Viele Menschen sind schüchtern. Eine soziale Phobie besteht dagegen, wenn

  • die Betroffenen sich solchen Situationen gar nicht mehr aussetzen oder
  • diese Situationen nur unter massiver Angst überstehen.

Soziale Phobien sind sehr häufig. Rund 13 Prozent aller Menschen sind davon betroffen, Frauen etwas häufiger als Männer. Sie beginnt meist schon in der Schulzeit.

Betroffen sind besonders Personen, die schon immer zu starken Selbstzweifeln neigten und gleichzeitig hohe Ansprüche an sich stellen. Sie achten stark darauf, was in ihrem Inneren vorgeht („erhöhte Selbstaufmerksamkeit“).

In der verhaltenstherapeutischen Behandlung kommt auch die Konfrontation mit der angstauslösenden Situation zum Einsatz. Daneben steht auch das Training sozialer Kompetenzen im Vordergrund, z.B.

  • sich durchsetzen lernen,
  • Nein sagen lernen,
  • eigene Fehler akzeptieren lernen.

Optimal ist die Therapie in einer Gruppe, da sich die Patienten hier einerseits gegenseitig unterstützen können. Andererseits sind sie in der Gruppe automatisch mit einer ihrer gefürchteten Situationen konfrontiert.

Spezifische Phobien

Eine spezifische Phobie liegt vor, wenn der Betroffene Angst vor einem bestimmten

  • Objekt (z.B. Spinne, Insekten, Hunde) oder
  • Situation (z.B. enger Aufzug, Gewitter, Fliegen, Zahnarztbesuch)

hat. Als Störung wird eine solche Angst nur definiert, wenn sie den Betroffenen in seiner Alltagsbewältigung einschränkt. Das wäre z.B. bei einer Geschäftsreisenden mit Flugangst der Fall.

Solche einschränkenden Phobien können sehr gut durch Konfrontation mit der gefürchteten Situation behandelt werden.

Generalisierte Angststörung

Menschen mit generalisierter Angststörung grübeln sehr viel sorgenvoll und ängstlich über alltägliche Angelegenheiten. Sie machen sich Sorgen über ihr Wohlergehen und das ihrer Familie, ohne dass tatsächlich Anlass zur Sorge besteht.
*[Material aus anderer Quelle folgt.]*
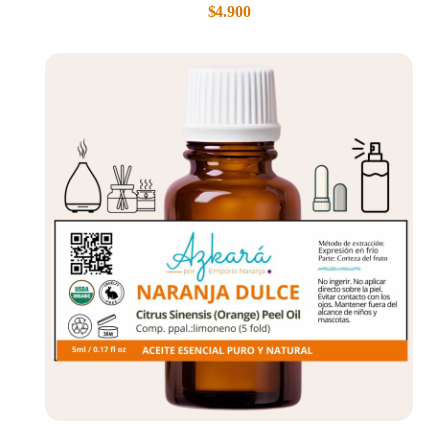
$
4.900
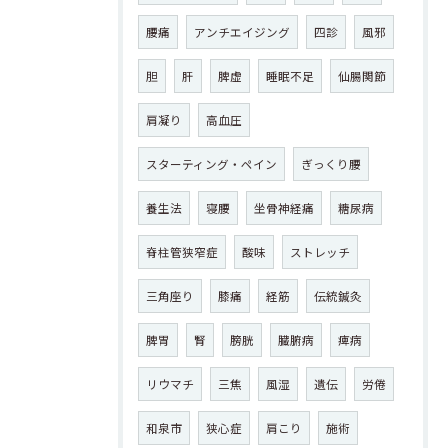
腰痛
アンチエイジング
四診
風邪
胆
肝
脾虚
睡眠不足
仙腸関節
肩凝り
高血圧
スターティング・ペイン
ぎっくり腰
養生法
寝腰
坐骨神経痛
糖尿病
脊柱管狭窄症
酸味
ストレッチ
三角座り
膝痛
経筋
伝統鍼灸
脾胃
腎
膀胱
臓腑病
痺病
リウマチ
三焦
風湿
遺伝
労倦
和泉市
狭心症
肩こり
施術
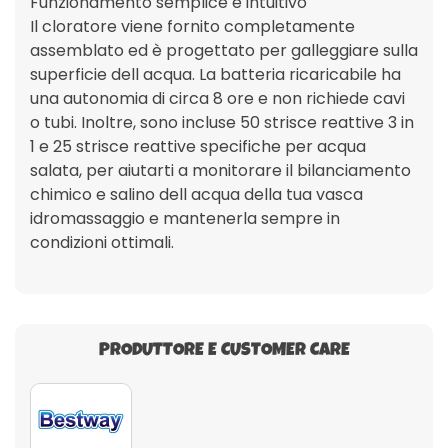
Funzionamento semplice e intuitivo
Il cloratore viene fornito completamente
assemblato ed è progettato per galleggiare sulla
superficie dell acqua. La batteria ricaricabile ha
una autonomia di circa 8 ore e non richiede cavi
o tubi. Inoltre, sono incluse 50 strisce reattive 3 in
1 e 25 strisce reattive specifiche per acqua
salata, per aiutarti a monitorare il bilanciamento
chimico e salino dell acqua della tua vasca
idromassaggio e mantenerla sempre in
condizioni ottimali.
PRODUTTORE E CUSTOMER CARE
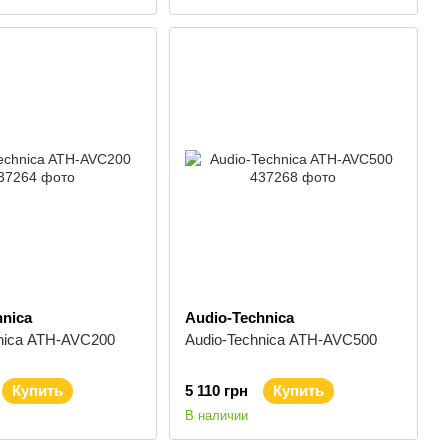
hnica
Audio-Technica
nica ATH-AVC200
Audio-Technica ATH-AVC500
Купить
5 110 грн
Купить
В наличии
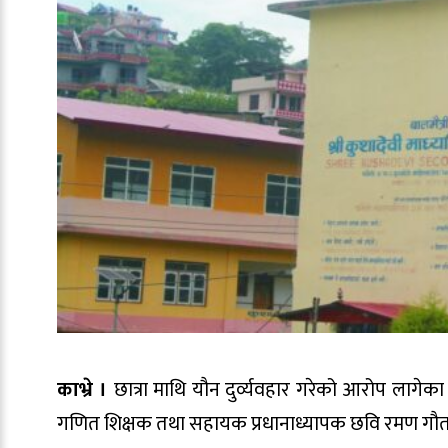
काभ्रे ।
छात्रा माथि यौन दुर्व्यवहार गरेको आरोप लागेक
गणित शिक्षक तथा सहायक प्रधानाध्यापक छवि रमण गौतम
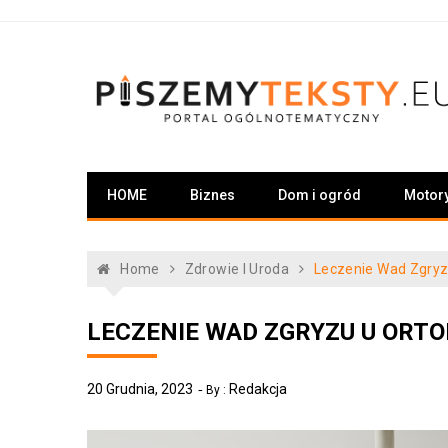
Skip
to
content
PiszemyTeksty.pl
Portal ogólnotematyczny
HOME
Biznes
Dom i ogród
Motor
Home
Zdrowie I Uroda
Leczenie Wad Zgryz
LECZENIE WAD ZGRYZU U ORT
20 Grudnia, 2023
Redakcja
By :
Dadurch sind sie dauernd ängstlich angespannt und können diesen Zustand kaum von sich aus beenden. Von einer Störung spricht man erst dann, wenn die Symptomatik seit mehr als einem halben Jahr besteht.
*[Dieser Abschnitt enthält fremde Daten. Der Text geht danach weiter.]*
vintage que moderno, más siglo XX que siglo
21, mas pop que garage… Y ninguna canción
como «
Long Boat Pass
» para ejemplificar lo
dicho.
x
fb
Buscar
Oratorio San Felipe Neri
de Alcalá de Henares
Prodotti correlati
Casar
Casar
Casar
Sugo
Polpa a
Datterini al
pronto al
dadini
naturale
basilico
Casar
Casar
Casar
Betroffen sind ca. 5 Prozent aller Menschen, Frauen häufiger als Männer. Die generalisierte Angststörung beginnt meist in Jugend oder frühem Erwachsenenalter.

Betroffene begeben sich meist nicht direkt in psychotherapeutische Behandlung. Sie vermuten körperliche Erkrankungen und konsultieren daher immer wieder Haus- u.a. Körperärzte.

Psychotherapeutisch ist bei einer generalisierten Angststörung v.a. eine kognitive Therapie angezeigt. Darin

  • lernen die Betroffenen, dass ihre Grübeleien und Sorgen einseitig schwarzmalerisch sind,
  • üben gezielt den Einsatz anderer Gedanken und
  • erwerben bessere Problemlösestrategien sowie Angstbewältigungsstrategien wie Ablenkung oder regelmäßiges Entspannungstraining.

Diese Therapie ist allerdings weniger erfolgreich als die Konfrontationstherapie bei spezifischeren Ängsten.